What kind of person is suitable to be an arbitrator? The BAC’s view was that, since the objective of arbitration is to resolve disputes fairly, reasonably and promptly, having high academic qualifications or job title and rank are merely an outward manifestation of professional qualification, neither of which necessarily represents nor truly reflects the actual standards and abilities of an arbitrator in handling cases.34 This means that legal education only provides the possibility for a professional to be a qualified arbitrator but is not the only requirement needed by an arbitrator. What are the further requirements of an arbitrator? Wang told me she once tried to find a description of what an ideal arbitrator should be, but she failed. Although it is not difficult to find a description of what an ideal judge should be, it is rare to come across a similar description of an arbitrator. After ten years of exploring, Wang formulated her own ideal image of an arbitrator:

An arbitrator should be an expert, a special talent with all-round capabilities, who is not only proficient in his specialty but is also familiar with arbitration theories, arbitration rules, and arbitration procedures and practices. He must not only know the theories, and have the requisite knowledge but must also have wisdom, experience and ability. An arbitrator must have an aspiration for arbitration work. Not only must he have an in-depth understanding of the values and significance of arbitration and a strong sense of identity with arbitration, he must also have a strong interest and passion for arbitration work (and not merely be interested in the status and honor accorded to an arbitrator), and have long-term plans and thoughts for his career development in arbitration. 35

Secretary-General Wang admitted that these attributes represent an ideal, but they are the fundamental ideas that are driving the BAC to spare no effort in the establishment of a modern arbitrator system.36 To attract outstanding talent, the BAC crystallized the provisions of the Arbitration Law on the qualifications of arbitrators, and promoted greater transparency and standardization by formulating its own standards and measures for appointing arbitrators. “The Standards for the Selection and Appointment of Arbitrators” (“Selection and Appointment Standards”) was deliberated and approved by the 1st Meeting of the 2nd Session of the BAC in September 1998. The criteria for the selection and appointment of arbitrators are based on the Arbitration Law and the needs of the BAC’s own development, and are considered in totality with the quality of the work force in Beijing. Specific requirements (such as an arbitrator’s educational background, professional experience and industrial evaluation) for professionals to act as arbitrators have been categorized under different headings, i.e., “lawyers,” “professionals from the economic and trade sector,” “personnel engaged in legal education or legal research work,” “personnel from administrative organs or industrial administrative departments,” “personnel who were originally engaged in arbitration work,” or “judicial officers who have left service or retired.” In accordance with this provision, up to 44.7% of the arbitrators on the panel of the first term were not re-appointed in 1998. Therefore, raising the qualification threshold by adopting the Selection and Appointment Standards helped not only with the appointment of qualified new arbitrators, but also by reducing the number of original arbitrators with unsatisfactory qualifications.

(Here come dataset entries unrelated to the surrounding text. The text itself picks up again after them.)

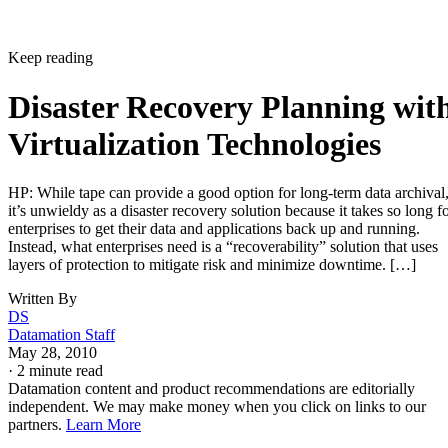
Keep reading
Disaster Recovery Planning wit
Virtualization Technologies
HP: While tape can provide a good option for long-term data archival
it’s unwieldy as a disaster recovery solution because it takes so long f
enterprises to get their data and applications back up and running.
Instead, what enterprises need is a “recoverability” solution that uses
layers of protection to mitigate risk and minimize downtime. […]
Written By
DS
Datamation Staff
May 28, 2010
·
2 minute read
Datamation content and product recommendations are editorially
independent. We may make money when you click on links to our
partners.
Learn More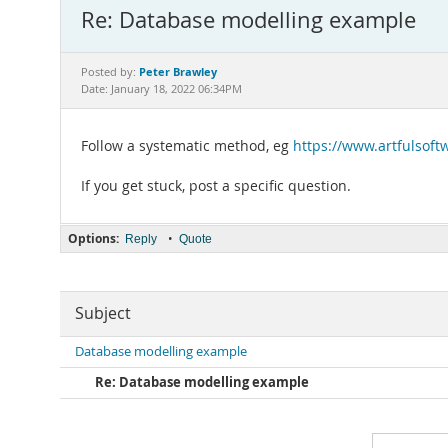
Re: Database modelling example
Peter Brawley
Posted by:
Date: January 18, 2022 06:34PM
Follow a systematic method, eg
https://www.artfulsof
If you get stuck, post a specific question.
Options:
•
Reply
Quote
Subject
Database modelling example
Re: Database modelling example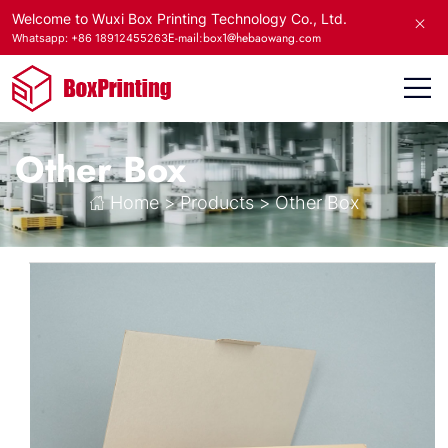
Welcome to Wuxi Box Printing Technology Co., Ltd.
E-mail:box1@hebaowang.com
Whatsapp: +86 18912455263
Other Box
Home
>
Products
>
Other Box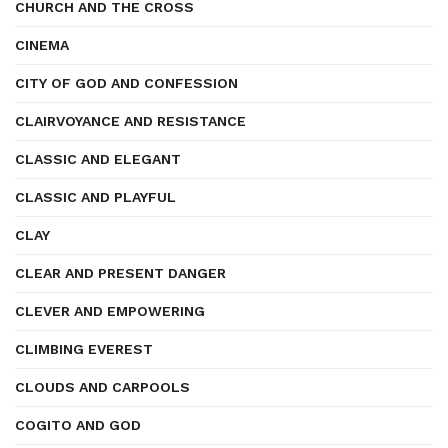
CHURCH AND THE CROSS
CINEMA
CITY OF GOD AND CONFESSION
CLAIRVOYANCE AND RESISTANCE
CLASSIC AND ELEGANT
CLASSIC AND PLAYFUL
CLAY
CLEAR AND PRESENT DANGER
CLEVER AND EMPOWERING
CLIMBING EVEREST
CLOUDS AND CARPOOLS
COGITO AND GOD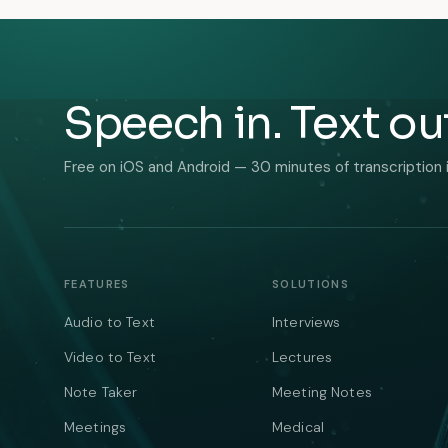
Speech in. Text ou
Free on iOS and Android — 30 minutes of transcription 
FEATURES
SOLUTIONS
Audio to Text
Interviews
Video to Text
Lectures
Note Taker
Meeting Notes
Meetings
Medical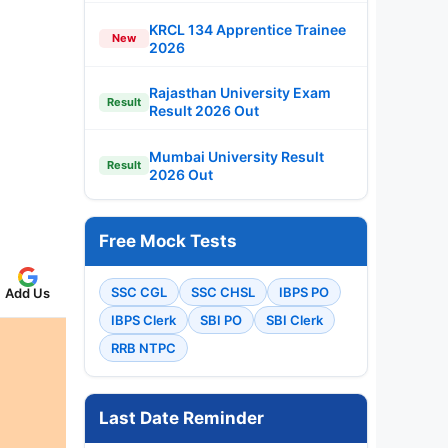
KRCL 134 Apprentice Trainee
New
2026
Rajasthan University Exam
Result
Result 2026 Out
Mumbai University Result
Result
2026 Out
Free Mock Tests
SSC CGL
SSC CHSL
IBPS PO
Add Us
IBPS Clerk
SBI PO
SBI Clerk
RRB NTPC
Last Date Reminder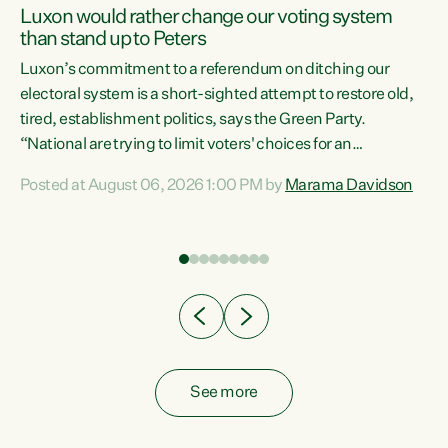
Luxon would rather change our voting system
than stand up to Peters
be
Luxon’s commitment to a referendum on ditching our
e
electoral system is a short-sighted attempt to restore old,
tired, establishment politics, says the Green Party.
“National are trying to limit voters' choices for an
n
opportunistic, self-serving power grab," says Green Party
Posted at August 06, 2026 1:00 PM by
Marama Davidson
Co-leader Marama Davidson. "If Luxon’s so tired of working
with Winston Peters, there’s an easier way than
overhauling our entire electoral system: sack him from
Cabinet and bring forward the election.” “New Zealanders
have consistently voted to keep MMP. They...
See more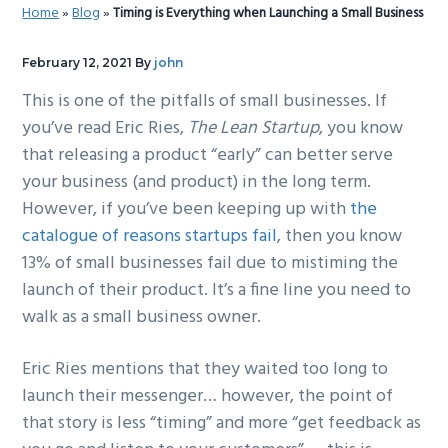
Home
»
Blog
»
Timing is Everything when Launching a Small Business
g
b
a
a
February 12, 2021
By
john
t
r
This is one of the pitfalls of small businesses. If
i
you’ve read Eric Ries,
The Lean Startup
, you know
o
that releasing a product “early” can better serve
n
your business (and product) in the long term.
However, if you’ve been keeping up with
the
catalogue of reasons startups fail
, then you know
13% of small businesses fail due to mistiming the
launch of their product. It’s a fine line you need to
walk as a small business owner.
Eric Ries mentions that they waited too long to
launch their messenger… however, the point of
that story is less “timing” and more “get feedback as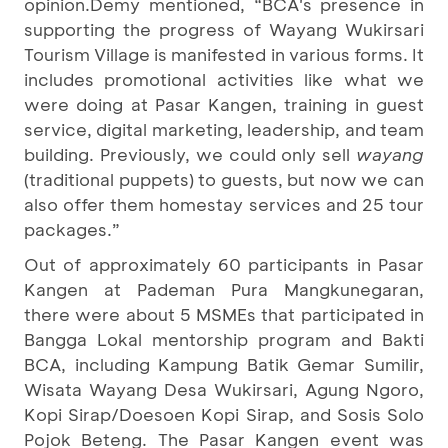
opinion.Demy mentioned, “BCA's presence in
supporting the progress of Wayang Wukirsari
Tourism Village is manifested in various forms. It
includes promotional activities like what we
were doing at Pasar Kangen, training in guest
service, digital marketing, leadership, and team
building. Previously, we could only sell
wayang
(traditional puppets) to guests, but now we can
also offer them homestay services and 25 tour
packages.”
Out of approximately 60 participants in Pasar
Kangen at Pademan Pura Mangkunegaran,
there were about 5 MSMEs that participated in
Bangga Lokal mentorship program and Bakti
BCA, including Kampung Batik Gemar Sumilir,
Wisata Wayang Desa Wukirsari, Agung Ngoro,
Kopi Sirap/Doesoen Kopi Sirap, and Sosis Solo
Pojok Beteng. The Pasar Kangen event was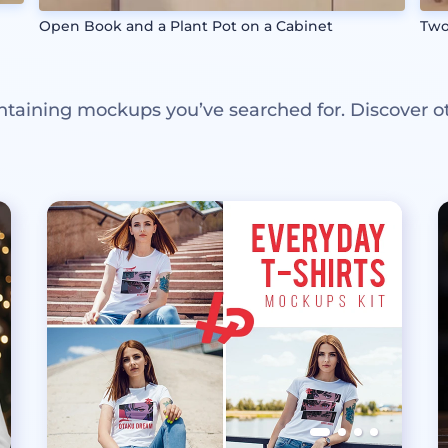
Open Book and a Plant Pot on a Cabinet
Two
ntaining mockups you’ve searched for. Discover o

In December 1999, the 4th Meeting of the 2nd Session of the BAC approved the revisions to the “Standards for the Selection and Appointment of Arbitrators” and renamed it “Standards for the Selection, Appointment and Re-Appointment of Arbitrators,” stipulating that arbitrators must be “of noble character, fair and upright, conscientious and diligent, modest and prudent.” This revision augmented the moral content of the document and added the requirement that arbitrators “must be clear-minded and quick-witted, able to judge judiciously and with insight, able to communicate effectively in writing and orally, capable of hearing cases, mediation work and rendering awards and competent in handling cases.” Subsequently, the BAC revised the “Selection Standards” in April 2001 and September 2003 and renamed them “Administrative Measures for the Appointment of Arbitrators” (“Administrative Measures”). Procedural provisions for managing the selection and appointment of arbitrators were added, the parties’ expectations of arbitrators were adopted as the fundamental selection criterion, and the creation of a team of high-caliber arbitrators was set as the goal. The Administrative Measures also placed great emphasis on professional background, case-handling capabilities and experience of an arbitrator. For arbitrators in different categories, the Administrative Measures set forth specific requirements.37 The formulation and revision of the selection and appointment criteria and measures reflect the BAC’s focus and effort to build a qualified, consistent, and reliable arbitrator panel.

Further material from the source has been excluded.